--- Recorded data ---
——
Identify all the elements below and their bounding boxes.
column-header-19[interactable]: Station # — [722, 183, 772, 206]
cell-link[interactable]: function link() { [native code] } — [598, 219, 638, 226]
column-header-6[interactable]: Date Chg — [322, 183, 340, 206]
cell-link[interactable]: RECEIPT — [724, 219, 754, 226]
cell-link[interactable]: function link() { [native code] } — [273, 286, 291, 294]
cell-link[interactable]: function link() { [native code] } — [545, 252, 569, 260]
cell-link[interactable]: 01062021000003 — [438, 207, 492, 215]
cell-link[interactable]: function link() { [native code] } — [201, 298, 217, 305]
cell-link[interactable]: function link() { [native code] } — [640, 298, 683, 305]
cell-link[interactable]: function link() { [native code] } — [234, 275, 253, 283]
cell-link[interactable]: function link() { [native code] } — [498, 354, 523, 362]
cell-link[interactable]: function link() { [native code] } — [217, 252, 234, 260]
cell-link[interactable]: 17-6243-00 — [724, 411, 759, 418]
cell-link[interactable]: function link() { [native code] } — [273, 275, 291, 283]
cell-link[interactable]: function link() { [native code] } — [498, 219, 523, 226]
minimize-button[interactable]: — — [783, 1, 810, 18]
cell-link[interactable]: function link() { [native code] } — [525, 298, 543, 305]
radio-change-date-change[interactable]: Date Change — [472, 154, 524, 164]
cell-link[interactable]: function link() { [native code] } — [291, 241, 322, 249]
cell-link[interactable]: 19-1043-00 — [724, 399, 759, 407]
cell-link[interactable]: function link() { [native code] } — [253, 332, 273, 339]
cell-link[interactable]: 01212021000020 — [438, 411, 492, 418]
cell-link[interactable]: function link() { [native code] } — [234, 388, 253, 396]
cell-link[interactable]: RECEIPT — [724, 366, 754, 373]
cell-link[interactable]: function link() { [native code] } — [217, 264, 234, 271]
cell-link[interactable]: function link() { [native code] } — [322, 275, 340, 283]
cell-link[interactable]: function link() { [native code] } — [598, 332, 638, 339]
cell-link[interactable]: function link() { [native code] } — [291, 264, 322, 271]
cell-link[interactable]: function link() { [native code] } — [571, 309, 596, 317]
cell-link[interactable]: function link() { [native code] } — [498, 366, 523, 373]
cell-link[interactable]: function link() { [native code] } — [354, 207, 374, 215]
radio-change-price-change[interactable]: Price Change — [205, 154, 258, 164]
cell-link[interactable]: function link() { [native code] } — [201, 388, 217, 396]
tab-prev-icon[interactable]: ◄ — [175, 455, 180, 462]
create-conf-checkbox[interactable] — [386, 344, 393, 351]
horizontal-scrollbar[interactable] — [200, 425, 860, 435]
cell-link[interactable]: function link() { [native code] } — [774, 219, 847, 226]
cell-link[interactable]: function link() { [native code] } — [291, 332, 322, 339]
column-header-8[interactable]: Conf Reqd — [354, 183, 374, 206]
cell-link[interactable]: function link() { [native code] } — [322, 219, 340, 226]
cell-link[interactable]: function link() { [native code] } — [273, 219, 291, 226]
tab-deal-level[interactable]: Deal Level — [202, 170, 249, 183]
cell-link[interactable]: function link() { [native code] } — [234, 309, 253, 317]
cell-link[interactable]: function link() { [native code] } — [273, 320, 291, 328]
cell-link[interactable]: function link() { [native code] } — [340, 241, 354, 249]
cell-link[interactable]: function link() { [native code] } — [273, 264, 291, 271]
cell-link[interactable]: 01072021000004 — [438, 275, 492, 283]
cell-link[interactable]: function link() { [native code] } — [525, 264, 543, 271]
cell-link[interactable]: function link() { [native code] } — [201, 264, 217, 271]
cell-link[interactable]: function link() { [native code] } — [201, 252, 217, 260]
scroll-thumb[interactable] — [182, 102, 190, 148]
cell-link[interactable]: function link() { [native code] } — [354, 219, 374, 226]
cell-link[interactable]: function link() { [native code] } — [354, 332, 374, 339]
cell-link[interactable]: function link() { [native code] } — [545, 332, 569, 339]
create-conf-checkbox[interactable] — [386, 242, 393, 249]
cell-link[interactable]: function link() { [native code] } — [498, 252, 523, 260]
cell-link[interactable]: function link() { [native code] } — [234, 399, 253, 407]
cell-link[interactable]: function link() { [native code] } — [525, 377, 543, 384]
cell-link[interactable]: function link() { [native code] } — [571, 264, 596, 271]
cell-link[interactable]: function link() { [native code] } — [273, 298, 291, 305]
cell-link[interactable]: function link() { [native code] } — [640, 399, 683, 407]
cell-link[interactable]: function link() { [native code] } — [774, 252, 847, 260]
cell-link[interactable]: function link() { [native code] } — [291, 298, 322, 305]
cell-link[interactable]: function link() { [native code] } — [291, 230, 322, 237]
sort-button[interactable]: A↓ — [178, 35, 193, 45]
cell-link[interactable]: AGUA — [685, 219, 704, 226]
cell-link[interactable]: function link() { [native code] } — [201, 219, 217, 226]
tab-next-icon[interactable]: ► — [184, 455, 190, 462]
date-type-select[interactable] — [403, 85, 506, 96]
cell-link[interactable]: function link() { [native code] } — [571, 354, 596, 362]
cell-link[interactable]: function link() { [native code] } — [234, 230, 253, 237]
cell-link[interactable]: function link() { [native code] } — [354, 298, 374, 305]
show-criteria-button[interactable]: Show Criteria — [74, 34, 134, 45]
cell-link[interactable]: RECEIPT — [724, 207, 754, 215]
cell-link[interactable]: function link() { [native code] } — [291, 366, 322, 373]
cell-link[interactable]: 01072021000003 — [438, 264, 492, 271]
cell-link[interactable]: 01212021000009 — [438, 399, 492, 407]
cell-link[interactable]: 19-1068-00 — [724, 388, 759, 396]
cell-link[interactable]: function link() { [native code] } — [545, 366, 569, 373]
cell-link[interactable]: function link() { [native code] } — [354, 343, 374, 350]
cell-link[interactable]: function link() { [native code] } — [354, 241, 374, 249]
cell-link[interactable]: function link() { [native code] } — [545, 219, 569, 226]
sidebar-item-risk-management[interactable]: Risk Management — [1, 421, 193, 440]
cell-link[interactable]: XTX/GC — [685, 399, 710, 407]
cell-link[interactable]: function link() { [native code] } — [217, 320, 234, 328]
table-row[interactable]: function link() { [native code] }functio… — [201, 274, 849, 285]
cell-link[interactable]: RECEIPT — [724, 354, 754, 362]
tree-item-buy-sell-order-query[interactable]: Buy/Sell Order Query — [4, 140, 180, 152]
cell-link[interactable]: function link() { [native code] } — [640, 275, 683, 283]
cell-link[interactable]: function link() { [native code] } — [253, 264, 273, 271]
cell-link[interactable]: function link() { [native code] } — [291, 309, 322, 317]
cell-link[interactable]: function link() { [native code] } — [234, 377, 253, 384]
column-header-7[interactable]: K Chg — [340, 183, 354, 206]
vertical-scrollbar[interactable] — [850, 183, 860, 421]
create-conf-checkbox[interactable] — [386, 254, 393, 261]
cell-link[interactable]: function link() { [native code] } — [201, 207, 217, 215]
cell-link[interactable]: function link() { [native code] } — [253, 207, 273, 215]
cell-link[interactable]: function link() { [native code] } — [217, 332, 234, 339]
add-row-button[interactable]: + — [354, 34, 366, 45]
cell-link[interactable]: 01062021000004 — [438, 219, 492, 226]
——
--- Directions ---
Lines holding "radio": give how many there are in the entries above, and nothing more.

--- Task solution ---
2